Not a SARS facemask. Or a catcher's mask. I'm talking a full-blown, Mardi-Gras-meets-Batman black mask that obscured half his face. It seemed creepy to me at first, as it did to several of the other men in the cattle herd. But as the night wore on (somewhere in the second hour of the show), I started to see his point. As guys bent themselves into pretzels pouting their lips and waxing faux-philosophic, Jeff lurked in the background, taking it all in.

During his confessionals, Jeff kept saying that we live in a society that puts so much emphasis on appearance that he wanted to take his own appearance out of the game. If he got a rose at the end of the night, he implied, it would be for the right reasons--because he's a person of substance--and not because he's some smoking hot GQ model. Which, judging by his hangdog cheeks and stubble, I doubt he is anyway.

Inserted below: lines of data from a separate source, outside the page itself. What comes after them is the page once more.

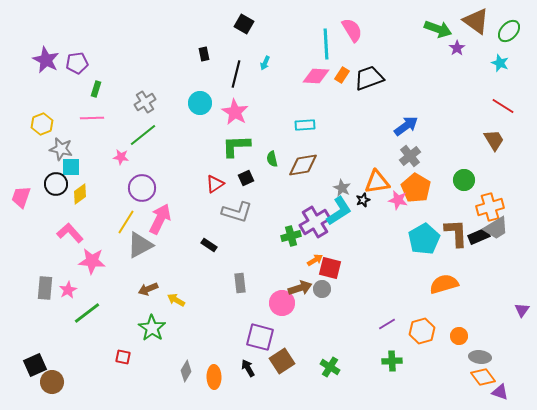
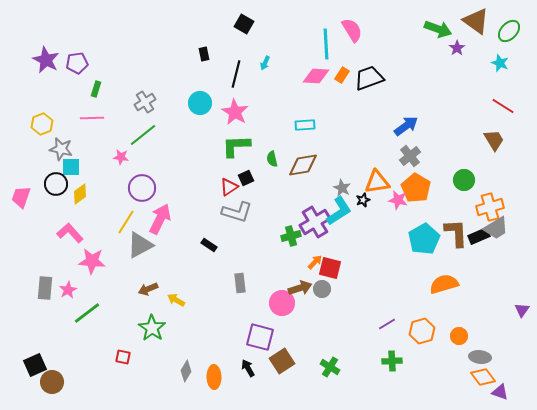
red triangle at (215, 184): moved 14 px right, 3 px down
orange arrow at (315, 260): moved 2 px down; rotated 14 degrees counterclockwise
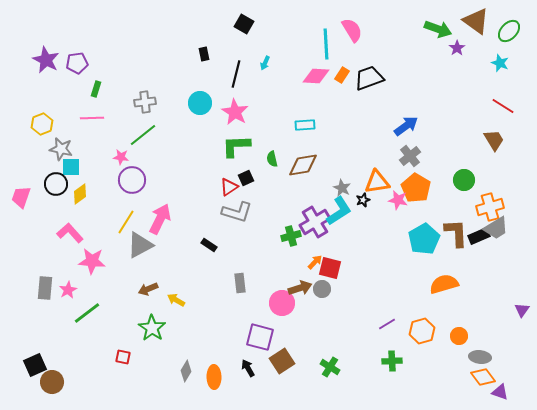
gray cross at (145, 102): rotated 25 degrees clockwise
purple circle at (142, 188): moved 10 px left, 8 px up
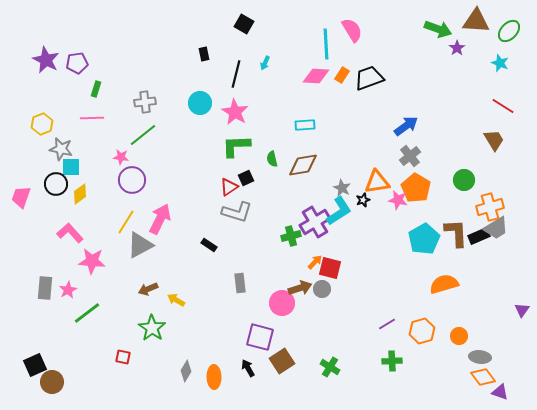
brown triangle at (476, 21): rotated 32 degrees counterclockwise
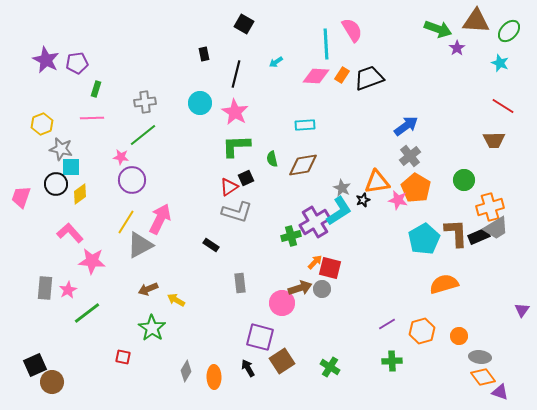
cyan arrow at (265, 63): moved 11 px right, 1 px up; rotated 32 degrees clockwise
brown trapezoid at (494, 140): rotated 120 degrees clockwise
black rectangle at (209, 245): moved 2 px right
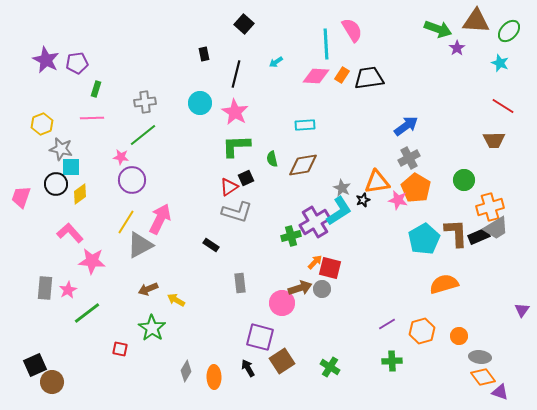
black square at (244, 24): rotated 12 degrees clockwise
black trapezoid at (369, 78): rotated 12 degrees clockwise
gray cross at (410, 156): moved 1 px left, 2 px down; rotated 10 degrees clockwise
red square at (123, 357): moved 3 px left, 8 px up
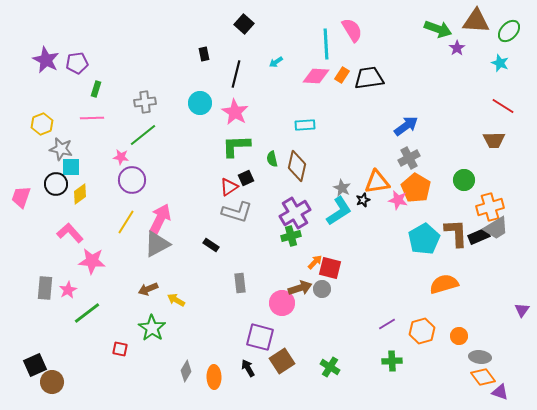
brown diamond at (303, 165): moved 6 px left, 1 px down; rotated 68 degrees counterclockwise
purple cross at (315, 222): moved 20 px left, 9 px up
gray triangle at (140, 245): moved 17 px right, 1 px up
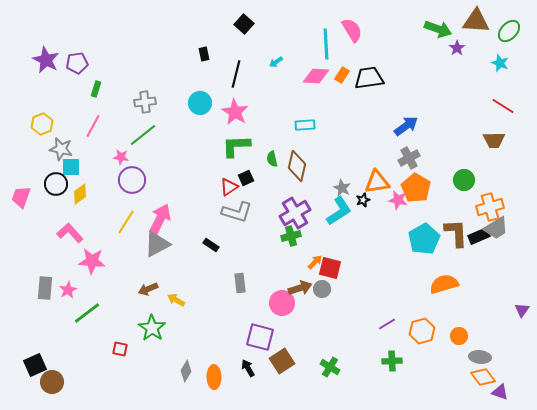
pink line at (92, 118): moved 1 px right, 8 px down; rotated 60 degrees counterclockwise
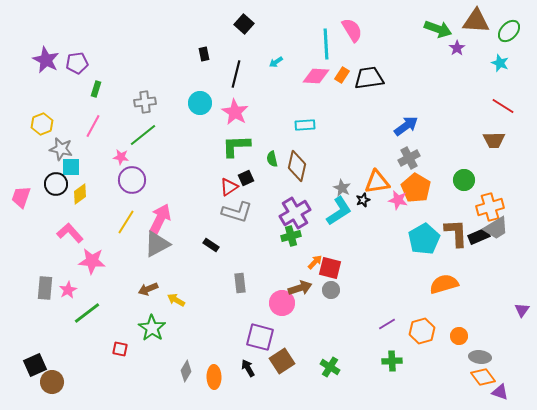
gray circle at (322, 289): moved 9 px right, 1 px down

Fast forward to 11:00 and Batman did indeed get a rose. I know it's stupid, but I felt good for the guy. I don't know if he'll take off his mask during the show (part of me hopes he doesn't, just because of how much it creeps the other stiffs out), but he made his point loud and clear.

And, even though there are a million more intellectually noble things I could be devoting brain space to, Jeff's stunt got me thinking. When indie authors pay to have a beautiful cover made, when they mount a well-designed marketing campaign, when they say all the right things on their guest blogging tour and post funny entries to their super-sleek website, to me, that's akin to what all the other Bachelorette contestents did last night: they gave Ashley gifts of wine bottles, they picked her up to show how manly they were, they recited (lame) poems to her as they furrowed their heavy brows. But not one of them said much of substance to her. They were just pretty ephemera.

But not Jeff.

Though the dude didn't say much (he pretty much just held up a mirror to the asses who panicked at how weird he was), he articulated exactly what a good book should do: he was different and he had a purpose for being different. You should do everything you can so that your book stands out, but make sure that once you've achieved the "standing out" part of your grand plan, the reader is rewarded by reading something spectacular. I only hope Jeff doesn't turn out to be Bruce Lame.